Die Spannweite der in der Fachlitaratur spezifizierten Körperlänge von Batillipes mirus erstaunt: Morgan und King äußern sich dazu wie folgt:
"varies in length between 100-720µm ..." [Morgan & King 1976].
Aber: Wer von Euch, werte Leserinnen und Leser, würde beispielsweise im Falle des Homo sapiens eine analoge Körpergrößenangabe akzeptieren wie:
"variiertzwischen 1 Meter und 7,20 Meter"?

Jedenfalls konnten wir den, wohl auf Ernst Marcus zurückreichenden Maximalwert von stolzen 720 µm weder in Norddeutschland noch andernorts auf der Welt bestätigen. Es wäre jedoch ziemlich gewagt, dem Titan der deutschen Bärtierchenforschung, Ernst Marcus, womöglich posthum einen schnöden Messfehler zu unterstellen ...
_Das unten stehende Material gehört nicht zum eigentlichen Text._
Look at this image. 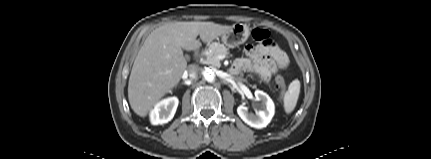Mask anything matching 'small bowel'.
<instances>
[{"instance_id": "small-bowel-1", "label": "small bowel", "mask_w": 431, "mask_h": 159, "mask_svg": "<svg viewBox=\"0 0 431 159\" xmlns=\"http://www.w3.org/2000/svg\"><path fill=\"white\" fill-rule=\"evenodd\" d=\"M245 53L247 57L239 59L233 70H252L265 82H268L273 74L288 65L287 55L272 40L268 44L247 45Z\"/></svg>"}]
</instances>
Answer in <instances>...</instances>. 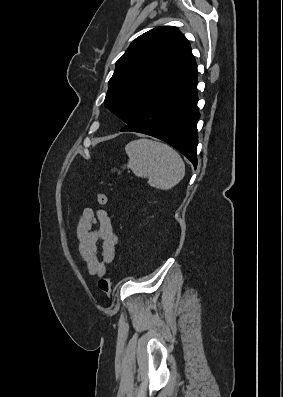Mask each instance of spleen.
<instances>
[{
	"mask_svg": "<svg viewBox=\"0 0 283 397\" xmlns=\"http://www.w3.org/2000/svg\"><path fill=\"white\" fill-rule=\"evenodd\" d=\"M125 151L127 167L135 176L148 178L151 187L169 190L185 175L181 156L167 144L142 138L129 142Z\"/></svg>",
	"mask_w": 283,
	"mask_h": 397,
	"instance_id": "spleen-1",
	"label": "spleen"
}]
</instances>
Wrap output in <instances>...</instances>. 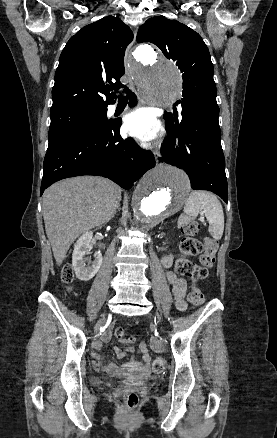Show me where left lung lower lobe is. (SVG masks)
<instances>
[{
	"mask_svg": "<svg viewBox=\"0 0 277 438\" xmlns=\"http://www.w3.org/2000/svg\"><path fill=\"white\" fill-rule=\"evenodd\" d=\"M182 119L174 114L166 123L168 136L161 162L183 169L194 190H209L228 202L225 159L221 147L216 96L181 102Z\"/></svg>",
	"mask_w": 277,
	"mask_h": 438,
	"instance_id": "obj_1",
	"label": "left lung lower lobe"
}]
</instances>
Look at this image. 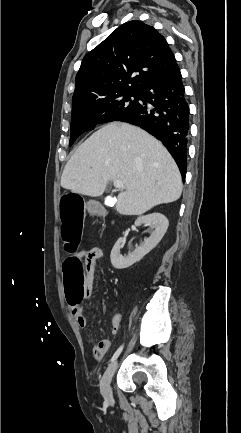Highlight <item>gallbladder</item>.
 I'll list each match as a JSON object with an SVG mask.
<instances>
[{
  "instance_id": "gallbladder-1",
  "label": "gallbladder",
  "mask_w": 241,
  "mask_h": 433,
  "mask_svg": "<svg viewBox=\"0 0 241 433\" xmlns=\"http://www.w3.org/2000/svg\"><path fill=\"white\" fill-rule=\"evenodd\" d=\"M90 212L94 214H105V209L97 201L91 200L88 204Z\"/></svg>"
}]
</instances>
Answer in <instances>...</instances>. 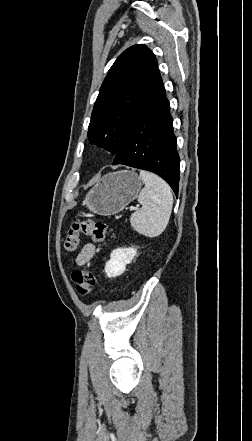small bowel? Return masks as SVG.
Masks as SVG:
<instances>
[{
  "label": "small bowel",
  "instance_id": "obj_1",
  "mask_svg": "<svg viewBox=\"0 0 252 441\" xmlns=\"http://www.w3.org/2000/svg\"><path fill=\"white\" fill-rule=\"evenodd\" d=\"M96 252V247L93 243L85 244L76 257V264L83 266L91 261Z\"/></svg>",
  "mask_w": 252,
  "mask_h": 441
}]
</instances>
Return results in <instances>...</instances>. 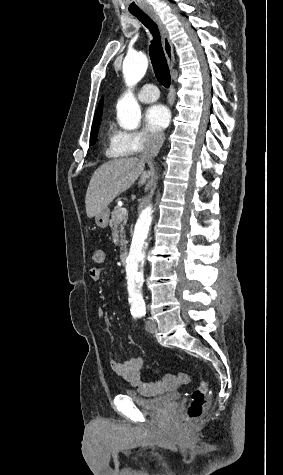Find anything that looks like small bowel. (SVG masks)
Returning a JSON list of instances; mask_svg holds the SVG:
<instances>
[{"label": "small bowel", "mask_w": 283, "mask_h": 475, "mask_svg": "<svg viewBox=\"0 0 283 475\" xmlns=\"http://www.w3.org/2000/svg\"><path fill=\"white\" fill-rule=\"evenodd\" d=\"M103 270L104 269L101 267L91 268L89 270L90 279L93 281H99L101 279ZM97 315L98 317L103 318L105 317L106 312L103 308H98ZM142 366L143 361L140 357H131L125 361H120L115 358L110 360V367L112 371L139 390L146 389V382L141 378ZM178 377L182 383H187V381L183 380L188 379L189 374L186 371H181L179 372ZM164 382L167 385H173L175 383L174 373L172 371H167L165 373Z\"/></svg>", "instance_id": "small-bowel-1"}]
</instances>
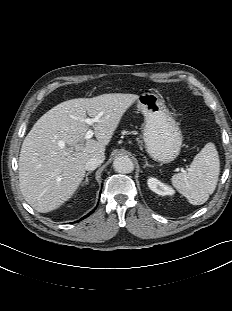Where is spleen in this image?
Returning a JSON list of instances; mask_svg holds the SVG:
<instances>
[{"mask_svg":"<svg viewBox=\"0 0 232 311\" xmlns=\"http://www.w3.org/2000/svg\"><path fill=\"white\" fill-rule=\"evenodd\" d=\"M220 173L218 152L213 143H207L194 157L187 171L172 176L173 186L193 205H202L217 185Z\"/></svg>","mask_w":232,"mask_h":311,"instance_id":"1","label":"spleen"}]
</instances>
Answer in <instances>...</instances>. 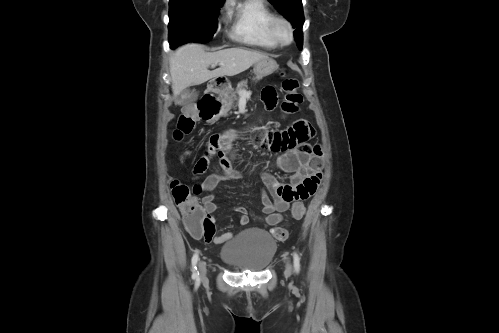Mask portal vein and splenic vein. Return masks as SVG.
I'll return each mask as SVG.
<instances>
[{"instance_id": "obj_1", "label": "portal vein and splenic vein", "mask_w": 499, "mask_h": 333, "mask_svg": "<svg viewBox=\"0 0 499 333\" xmlns=\"http://www.w3.org/2000/svg\"><path fill=\"white\" fill-rule=\"evenodd\" d=\"M217 65H218V63H213V64H212V67H216ZM219 65H223V64H219ZM239 94H240V97H242V98H247V97H249V96H250V94H251V93H250V92H247V91H240V93H239Z\"/></svg>"}]
</instances>
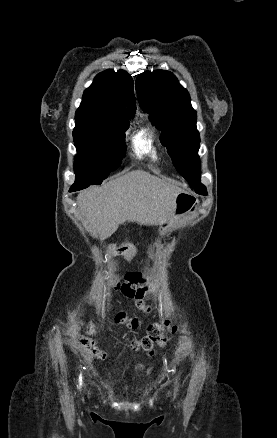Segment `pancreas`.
Returning <instances> with one entry per match:
<instances>
[{"mask_svg": "<svg viewBox=\"0 0 277 438\" xmlns=\"http://www.w3.org/2000/svg\"><path fill=\"white\" fill-rule=\"evenodd\" d=\"M127 244H128L129 246H131L133 243H132L131 241H129Z\"/></svg>", "mask_w": 277, "mask_h": 438, "instance_id": "obj_1", "label": "pancreas"}]
</instances>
Auf Abb. 1 sind reichlich kleinere Partikel zu sehen, die am Hinterkörper kleben. Zum besseren Verständnis sei deshalb angemerkt, dass Batillipes an jedem seiner acht Beine Klebstoffdrüsen trägt, die Klebstoff in Richtung auf die Zehenlappen einzuschießen vermögen. Ernst Marcus schildert dies so schön, dass wir ihn mit seinem Originaltext zitieren möchten: "Es besteht kein Zweifel, daß die Unterflächen der Schaufeln durch Sekret, das nur von den Extremitätendrüsen stammen kann, klebrig gehalten werden" [Marcus 1927, S. 528].
Leider bereitet genau diese Eigenschaft nicht nur dem Batillipes selbst, sondern auch dem Beobachter am Mikroskop erhebliche Schwierigkeiten: Batillipes leidet in der Isolation aus dem Sand, weil er sich in einer Welt von Klebefäden bewegt und sich von diesen nur durch Abstreifen zwischen den Sandkörnern befreien kann. Der Mikroskopiker steht zusätzlich vor dem Problem, dass Batillipes dank des Klebstoffs ohne weiteres an einem nassen Objektträger oder der Innenwand einer Glaspipette festhalten kann. In der Praxis kann er deshalb nur dann aus einer Sandprobe herauspipettiert werden, wenn er sich an einem Sandkorn festhält und zusammen mit diesem transportiert werden kann!


Abb. 2: Batillipes Bärtierchen, auf einem Sandkorn herumkletternd. In dieser Situation kann es samt Sandkorn portiert werden!

Abb. 3 zeigt den sensorischen Antennenwald am Kopf der Batillipes Bärtierchen. Die dort hervorstehenden, besonders interessanten "Clavae" unterstützen vermutlich die taktilen Reize der übrigen Sensoren durch stofflich-chemisch basierte Empfindungen.


[ Kopf von Batillipes ]

Abb. 3: Kopf eines Batillipes-Bärtierchens, von unten gesehen (bauchseitig). Dargestellt sind:
-- Position der Mundöffnung, nach unten weisend (o)
-- Cirrus A (A), lang, hier ein wenig verschwommen, andeutungsweise erkennbar
-- Mutmaßlicher Chemosensor "Clava" (c). Man beachte die innere Feinstruktur der Clava
-- die externen und internen Cirrus medialis-Paare (cb2 bzw. cb1), Nerven teils schön zu sehen
-- die beiden sehr kleinen, sekundären Clavae (pb)
-- der hier nur angedeutete Cirrus medianus (cr) auf der Rückseite des Bärtierchens
Stark vergrößert, Ölimmersion. Bildbreite knapp 50 µm.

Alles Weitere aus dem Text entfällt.